A while ago now. Kourt and Blitzen have moved on, and we’ve got an old-fashioned Christmas to plan.
” Helen’s harsh words are true. I recognize it more clearly as her voice returns to its natural chirp.
Maybe I’m overreacting. I took Kourt’s distance from me right after the cave and packed this onto it. His abrupt exit tonight had nothing to do with his deceased wife and everything to do with me.
He’s not after me in any way other than helping with the festival, and I made things weird and inappropriate in the cave.
That’s got to be it. My stomach flips remembering how warm it felt when he held me.
How his strong arms found me in the dark, wrapping so tightly around me in a way they never had before.
He embraced all of me as if he was lucky to get to. His scent behind me . The relief that washed over me once he found me…
That’s it. That’s what it was. Relief. That’s all. It was the cave and the dark, and now everything is back to normal.
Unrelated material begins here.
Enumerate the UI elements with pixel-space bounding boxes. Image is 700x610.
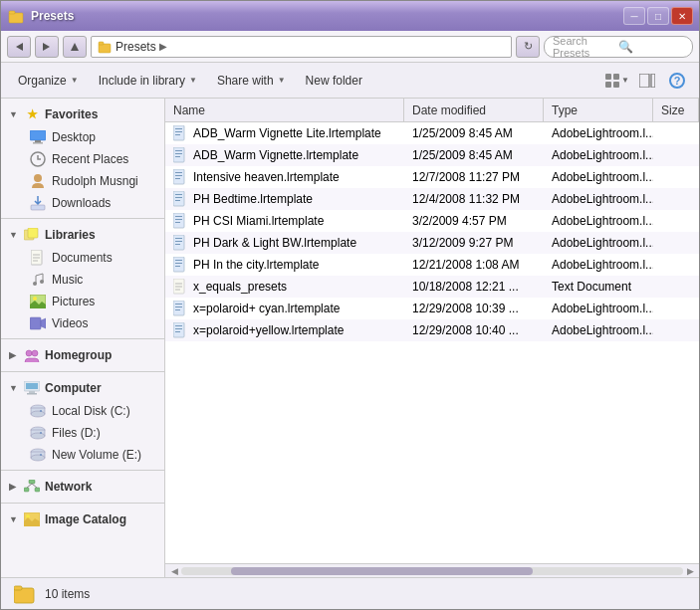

“Hey. Glad you’re okay. I’ve got to go. Got an early morning.” Helen grabs her keys.
“Helen?” I call after her. “When you were so convinced we’d slept together—I know you don’t know me like you know Kourt, but what made that so believable? What made you even consider it?”
“Easy. You just said it yourself. I know Kourt.”
As the door shuts behind Helen, the stark realization hits me that I must not know him at all. That, or I don’t know myself very well. He’s definitely not made what is obvious about himself to Helen and the rest of town available to me.